Tuesday, September 11, 2012

thirty days of thirty years: sixteen

Year sixteen, age fifteen and sophomore year: September 1997-1998

During this year my Aunt Lora died and it was the first time I really remember being broken by immediate death. The night before her funeral we went over to her house as a family and I think I spent hours in the room I would stay as a child, just crying without pause. I told myself that I would leave the room when I stopped crying but it never happened. Eventually my grandpa came in and hugged me and walked me out, and eventually I stopped crying. But that was a great loss, indeed. 

Sophomore year I was in the journalism class at school and one day I was asked to write a story about Young Life for Cambia, the year book. So I went to club that week with a mini tape recorder that I borrowed from my brother. Before and after club I interviewed people about their experience with Young Life; what it was, why they went, etc. I eventually went up to Mindy and asked, "So, Mindy, why are you a Young Life leader?" And she answered, without skipping a beat, "For you." I think I awkwardly giggled a little and went on with the interview. 

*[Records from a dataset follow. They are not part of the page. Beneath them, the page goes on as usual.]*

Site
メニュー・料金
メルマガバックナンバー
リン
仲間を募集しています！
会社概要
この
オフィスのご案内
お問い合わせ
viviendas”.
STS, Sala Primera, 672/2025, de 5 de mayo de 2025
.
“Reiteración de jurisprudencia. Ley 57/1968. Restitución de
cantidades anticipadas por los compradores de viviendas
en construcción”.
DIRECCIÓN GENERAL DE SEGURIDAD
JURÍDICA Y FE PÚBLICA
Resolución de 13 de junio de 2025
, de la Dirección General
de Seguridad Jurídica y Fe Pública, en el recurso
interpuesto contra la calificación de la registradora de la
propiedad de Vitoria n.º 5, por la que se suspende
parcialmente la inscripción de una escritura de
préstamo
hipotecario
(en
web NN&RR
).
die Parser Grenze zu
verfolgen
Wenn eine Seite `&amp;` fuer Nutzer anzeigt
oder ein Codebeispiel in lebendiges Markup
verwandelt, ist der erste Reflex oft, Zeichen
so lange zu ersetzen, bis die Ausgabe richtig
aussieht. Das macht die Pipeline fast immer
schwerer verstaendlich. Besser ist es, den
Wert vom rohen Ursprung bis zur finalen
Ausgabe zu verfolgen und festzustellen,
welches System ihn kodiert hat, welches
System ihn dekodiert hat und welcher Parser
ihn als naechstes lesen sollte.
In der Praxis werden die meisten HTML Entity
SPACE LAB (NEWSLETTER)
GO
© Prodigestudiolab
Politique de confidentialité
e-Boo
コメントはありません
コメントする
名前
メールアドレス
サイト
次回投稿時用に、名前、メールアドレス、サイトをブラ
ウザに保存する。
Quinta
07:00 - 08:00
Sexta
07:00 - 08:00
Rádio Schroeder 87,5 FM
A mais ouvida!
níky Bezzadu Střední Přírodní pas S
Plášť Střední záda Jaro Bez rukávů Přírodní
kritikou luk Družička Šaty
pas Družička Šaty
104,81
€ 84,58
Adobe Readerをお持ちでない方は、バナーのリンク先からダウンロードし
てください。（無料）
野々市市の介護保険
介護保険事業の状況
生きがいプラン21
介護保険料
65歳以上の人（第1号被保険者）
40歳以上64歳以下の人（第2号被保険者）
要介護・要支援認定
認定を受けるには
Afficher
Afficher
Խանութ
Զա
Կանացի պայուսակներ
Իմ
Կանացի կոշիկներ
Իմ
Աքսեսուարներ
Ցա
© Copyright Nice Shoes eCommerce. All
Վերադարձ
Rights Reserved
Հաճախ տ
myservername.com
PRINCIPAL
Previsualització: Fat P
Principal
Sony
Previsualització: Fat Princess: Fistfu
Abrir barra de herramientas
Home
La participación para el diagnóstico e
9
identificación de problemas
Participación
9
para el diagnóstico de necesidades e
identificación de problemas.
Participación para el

A couple hours later, when I got home, I went straight to my room and closed the door. I took out that mini tape recorder and queued it to Mindy's interview, pressed play and listened to her words, "For you." Then I pressed rewind and play, "For you." Rewind and play again, "For you." Rewind and play again and again for quite a while until I was just sobbing. Those two words, for you, were the first two words of the gospel of Jesus for me. I don't know if I could have understood what it meant to be the object of God's affection, until I understood that I meant something to somebody like Mindy. 


I had been going out with this boy named David for most of my sophomore year. We essentially broke up because I wouldn't have sex with him and that break-up is what caused me to take a good look around and wonder who my friends really were and where I had been finding my identity for the past eight months or so. It was at this point that I realized how much I cared about who my friends or boyfriends were and what they thought of me, because I was finding my identity in my relationships. That was not the kind of person I wanted to be. I desired a more steadfast identity; a solid foundation.

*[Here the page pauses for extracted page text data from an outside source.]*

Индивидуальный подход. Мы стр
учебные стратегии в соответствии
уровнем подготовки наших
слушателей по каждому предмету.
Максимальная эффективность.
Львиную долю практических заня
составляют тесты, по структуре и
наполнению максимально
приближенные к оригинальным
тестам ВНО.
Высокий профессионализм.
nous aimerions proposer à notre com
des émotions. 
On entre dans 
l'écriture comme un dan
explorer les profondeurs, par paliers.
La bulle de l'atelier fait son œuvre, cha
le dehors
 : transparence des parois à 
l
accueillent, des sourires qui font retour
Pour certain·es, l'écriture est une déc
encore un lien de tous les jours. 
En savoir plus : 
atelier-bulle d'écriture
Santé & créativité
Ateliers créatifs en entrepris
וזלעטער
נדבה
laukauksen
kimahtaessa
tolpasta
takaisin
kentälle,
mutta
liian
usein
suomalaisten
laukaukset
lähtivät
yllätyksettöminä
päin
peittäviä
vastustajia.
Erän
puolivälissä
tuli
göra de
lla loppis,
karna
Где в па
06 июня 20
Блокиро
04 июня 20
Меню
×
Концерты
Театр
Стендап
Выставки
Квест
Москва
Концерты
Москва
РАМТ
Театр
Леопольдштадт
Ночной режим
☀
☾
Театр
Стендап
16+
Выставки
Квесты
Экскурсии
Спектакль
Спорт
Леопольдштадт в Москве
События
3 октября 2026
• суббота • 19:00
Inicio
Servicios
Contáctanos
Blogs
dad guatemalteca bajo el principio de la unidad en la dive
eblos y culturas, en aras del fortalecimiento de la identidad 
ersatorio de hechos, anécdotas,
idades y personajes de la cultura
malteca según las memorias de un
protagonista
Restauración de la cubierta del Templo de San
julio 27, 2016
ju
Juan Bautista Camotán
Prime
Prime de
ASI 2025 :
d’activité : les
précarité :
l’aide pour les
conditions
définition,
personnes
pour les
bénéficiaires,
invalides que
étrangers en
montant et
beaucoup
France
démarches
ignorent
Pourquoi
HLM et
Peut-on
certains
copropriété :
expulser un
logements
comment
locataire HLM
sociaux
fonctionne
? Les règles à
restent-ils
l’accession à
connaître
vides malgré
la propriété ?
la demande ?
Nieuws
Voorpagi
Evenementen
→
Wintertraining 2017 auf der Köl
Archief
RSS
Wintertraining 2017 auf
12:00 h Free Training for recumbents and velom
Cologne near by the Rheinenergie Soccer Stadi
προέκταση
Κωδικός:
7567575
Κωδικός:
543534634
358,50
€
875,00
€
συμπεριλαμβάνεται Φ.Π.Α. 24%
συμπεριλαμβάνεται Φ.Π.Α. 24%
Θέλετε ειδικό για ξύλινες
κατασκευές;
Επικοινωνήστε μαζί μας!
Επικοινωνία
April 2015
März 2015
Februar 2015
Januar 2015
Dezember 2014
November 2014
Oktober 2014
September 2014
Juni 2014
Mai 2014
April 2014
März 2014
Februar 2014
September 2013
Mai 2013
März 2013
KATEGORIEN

This girl and guy in a couple of my classes had told me that they were going to this camp that summer called Circle-C. I had actually been to Circle-C Ranch three times before, all throughout middle school, so I knew what it was. After this break-up and before the registration deadline, I signed up to go.

During that week all the missing pieces of the gospel of Jesus came together for me. Having grown up Catholic, I believed that my standing in God's favor was dependent on me and what I did or didn't do and I wasted a lot of time feeling guilty or unfulfilled. I was religious but that's about it. That week I listened closely to what everybody had to say about really having a relationship with Jesus, and what that meant not only for me in the after-life, but for my real life. There was a time when all the campers had the opportunity to share something significant about the week and I said, in a microphone in front of a couple hundred teenagers, "I came here looking for something and I found it."

I cannot say there was one exact ah-ha moment where I became a Christian, but when I got home I opened my Bible and I did it again every night after that for a long time. That was when I found my life.